Valentín estaba atento pero confundido, no tenía idea qué quería decir su abuelo.

— En la cocina mirabas con atención cómo los ingredientes de la torta se cocinaban, se convertían de a poco en otra cosa. En las estrellas sucede algo parecido y tiene que ver con el brillo de las mismas.

— Lo único que me imagino es que con tanto calor, se pueden cocinar muchas tortas… — dijo el niño sin estar convencido si era eso lo que el abuelo iba a decirle.

— Tiene que ver con el calor en el interior de las estrellas ya que ahí, el gas del que están hechas, está tan caliente y apretado, que se cocina y se transforma en otro tipo de gas, tal como en la cocina de la abuela, la masa cruda se transforma en una torta que se puede comer. Pero sucede algo más en el camino: esa transformación de un gas en otro, libera muchísima energía!! y nosotros recibimos esa energía en forma de luz y calor, como en el caso de nuestro Sol, que es una estrella más.
— Si todas dan luz y calor ¿por qué no sentimos el calor de las estrellas en la noche?
— Porque están muy, pero muy lejos de nosotros, muchísimo más lejos que el Sol.
— ¡Bajen a desayunar! — grita desde la cocina la madre de Valentín.

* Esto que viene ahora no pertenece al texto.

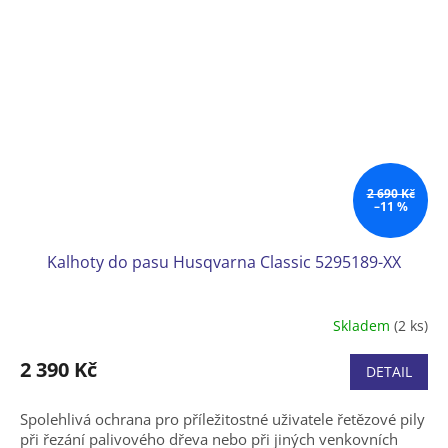
2 690 Kč
–11 %
Kalhoty do pasu Husqvarna Classic 5295189-XX
Skladem
(2 ks)
2 390 Kč
DETAIL
Spolehlivá ochrana pro příležitostné uživatele řetězové pily
při řezání palivového dřeva nebo při jiných venkovních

Había pasado un buen rato y ya todos estaban fuera de la cama.

Salieron de prisa del salón de cuadros. Guardaban celosamente su secreto.

En ambos se veía la cara de satisfacción y encanto de un íntimo momento compartido.

De regreso en su casa, él y su hermana se acostaron temprano. Al día siguiente había que ir a la escuela.

El domingo había sido otro día fantástico en la casa de sus abuelos, uno en el que el cielo le había regalado un poco de su maravilla.